Self-hosted GitHub runners · nixos

Have anyone managed to do this on a personal account (not org)? To let a NixOS machine (ideally using containers) act as self-hosted runner for many personal repositories.

{ pkgs, config, ... }:
{
  # TODO: Run inside container
  services.github-runners = {
    emanote-runner = {
      enable = true;
      name = "emanote-runner";
      # TODO: use sops-nix
      tokenFile = "/home/srid/runner.token";
      url = "https://github.com/srid/emanote";
      extraPackages = [ pkgs.cachix pkgs.nixci ];
      extraLabels = [ "nixos" ];
    };
  };
  nix.settings.trusted-users =
    builtins.map
      (runner: runner.user)
      config.services.github-runners;
}

Tim DeHerrera (Jan 26 2024 at 19:41):

Apparently it is possible to share a runner across an organizations repositories.

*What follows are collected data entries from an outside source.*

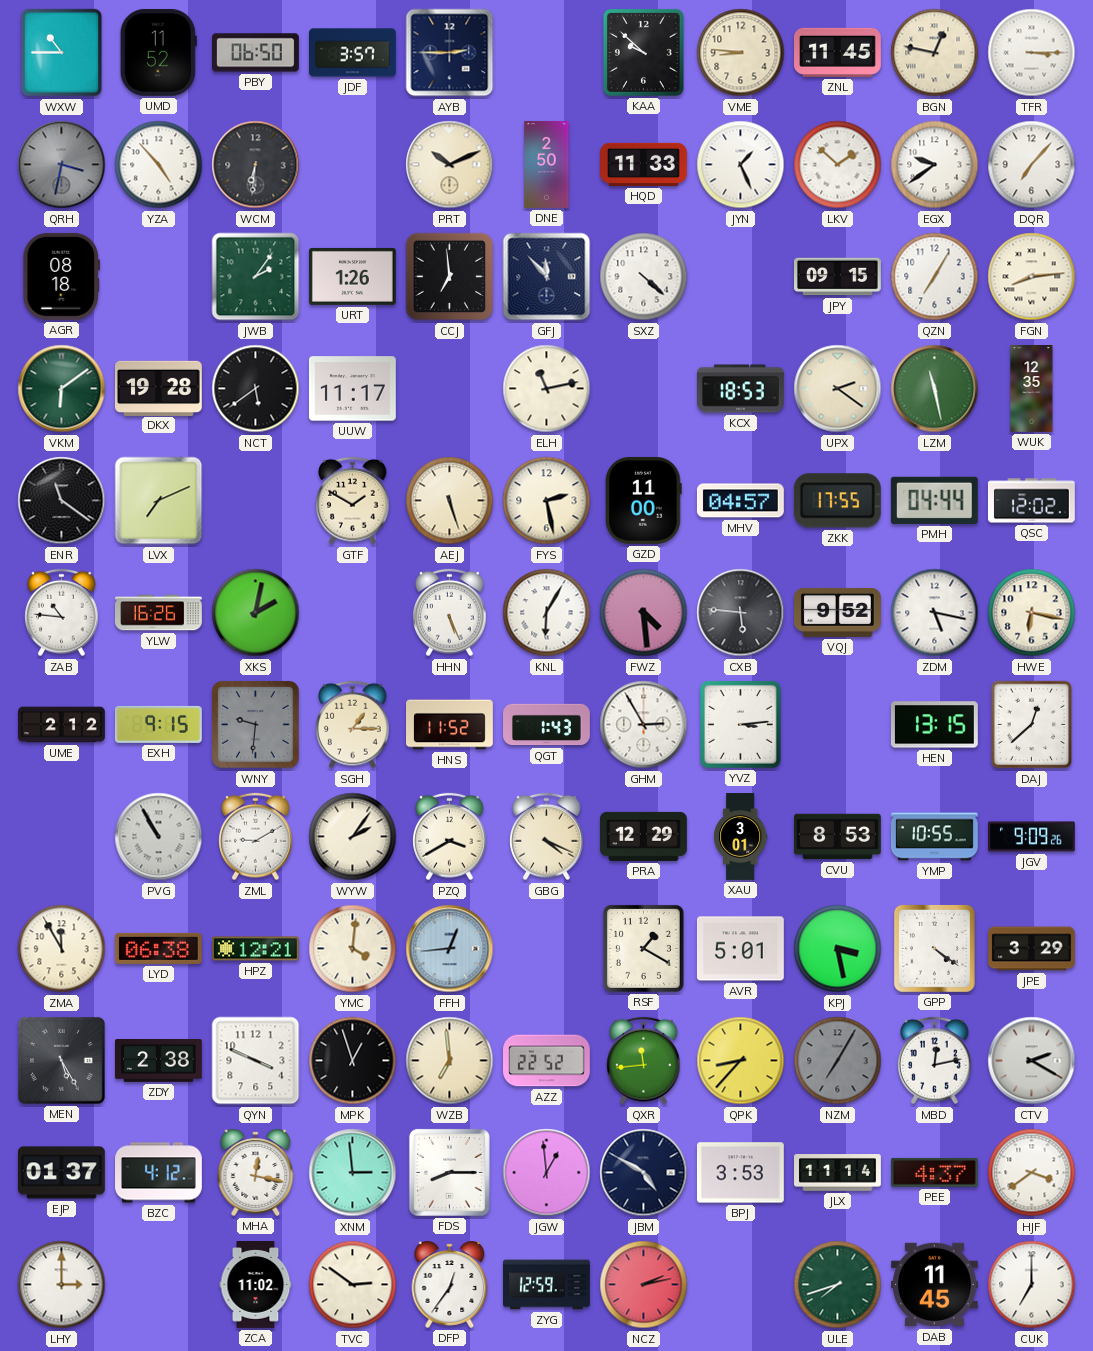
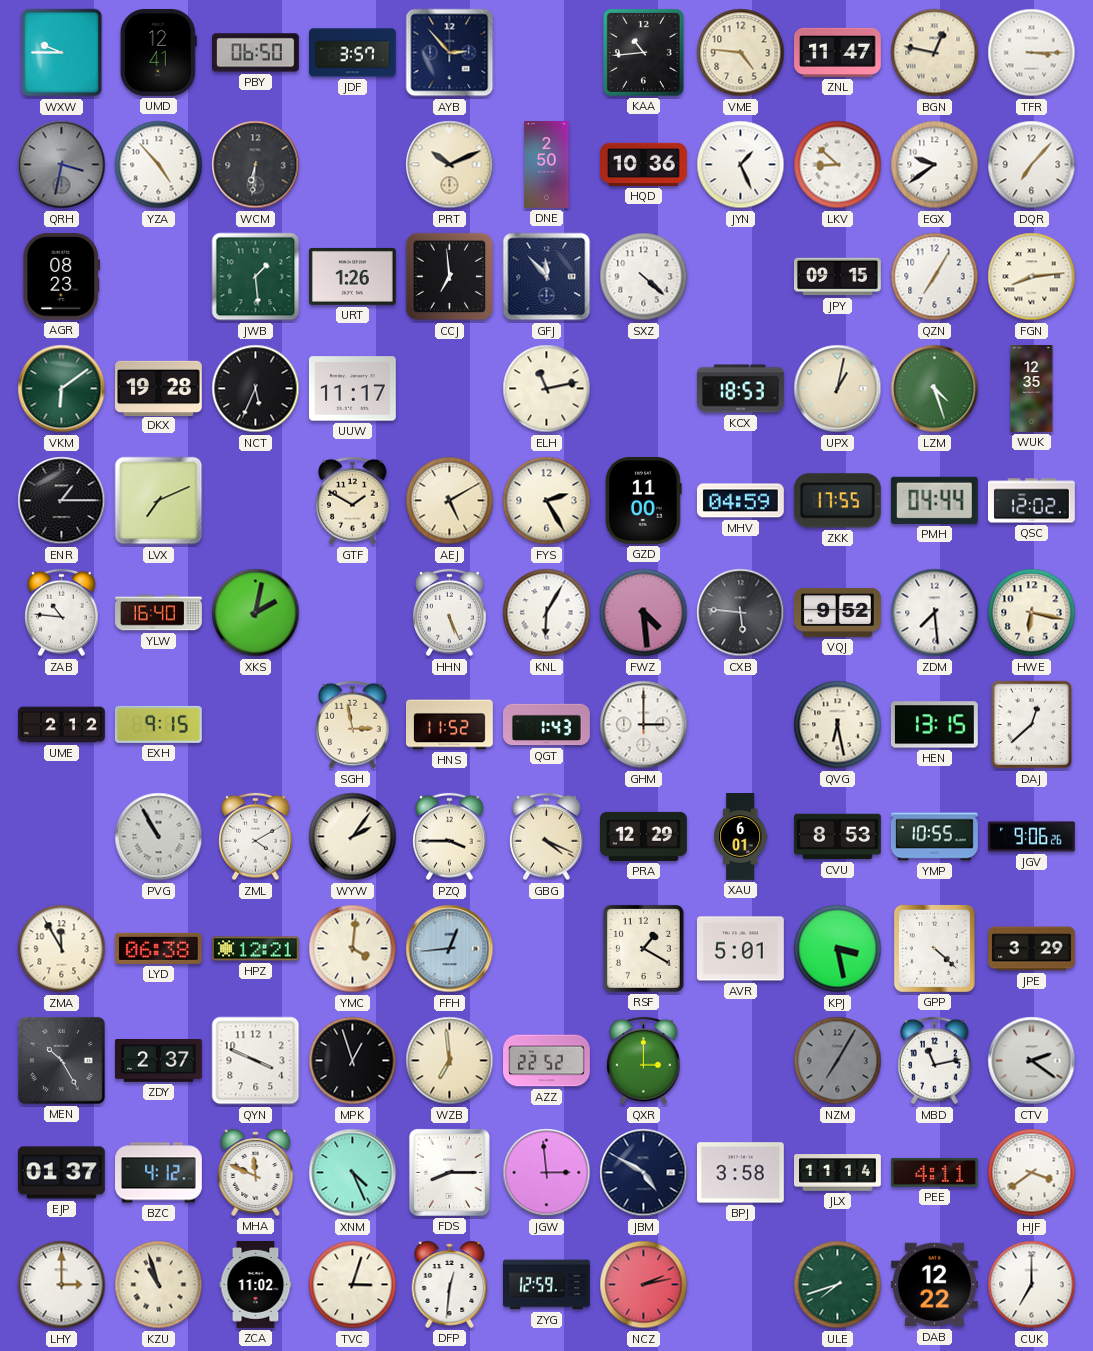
WXW: 10:45 -> 9:45
UMD: 11:52 -> 12:41
AYB: 2:45 -> 2:53
KAA: 9:52 -> 10:44
VME: 8:46 -> 4:46
ZNL: 11:45 -> 11:47
HQD: 11:33 -> 10:36
LKV: 1:52 -> 8:52
AGR: 08:18 -> 08:23
JWB: 2:06 -> 1:29
NCT: 5:39 -> 5:34
UPX: 2:21 -> 1:02
LZM: 11:28 -> 4:27
ENR: 11:21 -> 1:15
AEJ: 5:27 -> 5:10
FYS: 2:28 -> 2:25
MHV: 04:57 -> 04:59
YLW: 16:26 -> 16:40
ZDM: 5:17 -> 7:29
WNY: 9:31 -> none
SGH: 1:15 -> 2:58
GHM: 2:55 -> 3:00
YVZ: 3:14 -> none
QVG: none -> 6:28
ZML: 9:10 -> 4:10
PZQ: 3:40 -> 3:45
XAU: 3:01 -> 6:01
JGV: 9:09 -> 9:06
GPP: 4:21 -> 4:22
MEN: 5:25 -> 10:25
ZDY: 2:38 -> 2:37
QXR: 11:44 -> 3:00
QPK: 8:37 -> none
MBD: 12:13 -> 11:13
CTV: 2:20 -> 2:21
MHA: 12:17 -> 11:49
XNM: 2:59 -> 4:26
JGW: 12:59 -> 2:59
BPJ: 3:53 -> 3:58
PEE: 4:37 -> 4:11
KZU: none -> 10:57
TVC: 2:51 -> 3:03
DFP: 12:36 -> 12:31
DAB: 11:45 -> 12:22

I'm not sure if this applies to user repos though

Tim DeHerrera (Jan 26 2024 at 19:42):

Srid (Jan 27 2024 at 06:31):

Srid (Jan 27 2024 at 06:32):

You still have to manually create the runner in Settings for each repository. And then copy paste the token into the config for immediate deployment (if it not be immediate the token gets invalidated).

Srid (Jan 27 2024 at 12:17):

Tim DeHerrera (Jan 31 2024 at 15:43):

Yeah, so on my nrdxp/nrdos repo I setup 16 runners to avoid the one job at a time bottleneck. Each one is in a nixos-container for a layer of isolation, but has the nix store and daemon socket mounted so that the host daemon can manage and coordinate all the jobs, respecting its configured limits.

This is coupled with divnix/std-action, which I designed to do one eval up front and distribute the derivations to multiple build matrices after, which worked great since they are all on the same disk. One of the biggest bottlenecks in the past was the network cost of transferring the evaled derivations around.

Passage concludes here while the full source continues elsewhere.